Beijing claims that all of its recent operations are defensive, but each of them increases the risk of a military clash, whether intended or not. That appears to be what happened on the night of June 15, when Chinese and Indian soldiers fought along the Line of Actual Control (LAC) leading to the death of 20 Indian soldiers.
In addition, China’s military is widely thought to remain far behind American armed forces, but it has caught up in some areas, including the expansion of its naval power and the deployment of anti-ship and antiaircraft missiles.
According to the Washington-based Congressional Research Service report, by the end of last year, China was believed to have at least 335 warships, more than the United States, which has 285.
The report said that China now possesses “a major challenge to the US Navy’s ability to achieve and maintain wartime control of blue-water ocean areas in the Western Pacific — the first such challenge the US Navy has faced since the end of the Cold War.”

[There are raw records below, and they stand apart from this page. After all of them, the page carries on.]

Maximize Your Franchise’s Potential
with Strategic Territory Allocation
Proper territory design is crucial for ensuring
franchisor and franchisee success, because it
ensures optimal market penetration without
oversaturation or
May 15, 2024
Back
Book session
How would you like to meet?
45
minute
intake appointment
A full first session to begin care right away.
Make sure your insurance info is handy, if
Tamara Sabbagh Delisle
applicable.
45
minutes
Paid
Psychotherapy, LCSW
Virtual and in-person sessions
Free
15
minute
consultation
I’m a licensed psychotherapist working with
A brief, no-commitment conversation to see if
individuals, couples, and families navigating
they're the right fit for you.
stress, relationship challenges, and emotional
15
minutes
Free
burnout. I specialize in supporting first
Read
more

Beijing has also expanded its claims to the South China Sea, creating two new administrative districts to govern the islands it controls in the Paracel and Spratly chains and menacing other neighbours.

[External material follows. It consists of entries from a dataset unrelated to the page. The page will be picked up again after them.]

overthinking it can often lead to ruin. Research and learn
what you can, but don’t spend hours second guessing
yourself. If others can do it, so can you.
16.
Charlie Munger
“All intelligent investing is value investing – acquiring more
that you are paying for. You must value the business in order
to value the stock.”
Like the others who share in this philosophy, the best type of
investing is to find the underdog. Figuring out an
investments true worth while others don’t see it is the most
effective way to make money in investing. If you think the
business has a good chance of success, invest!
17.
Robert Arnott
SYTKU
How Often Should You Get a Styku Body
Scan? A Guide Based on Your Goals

While the tensions with India are important, with details of the incident remaining sketchy, they are not the core Chinese military priority — confronting what it considers American aggression in China’s neighbourhood.
To counter China, the United States, too, has stepped up its military activity in the region. It has sent American warships through the South China Sea and stepped up support for Taiwan and its military — issues that came up in June when US Secretary of State Michael Pompeo met China’s top diplomat, Yang Jiechi, in Hawaii.
The Chinese blame the United States for the tensions in the region, accusing the American military of routinely interfering in a region where it has no territorial claims.
Executive director of the China Centre for Collaborative Studies of the South China Sea Zhu Feng, warned that the possibility of confrontation would increase as the US presidential campaign heated up.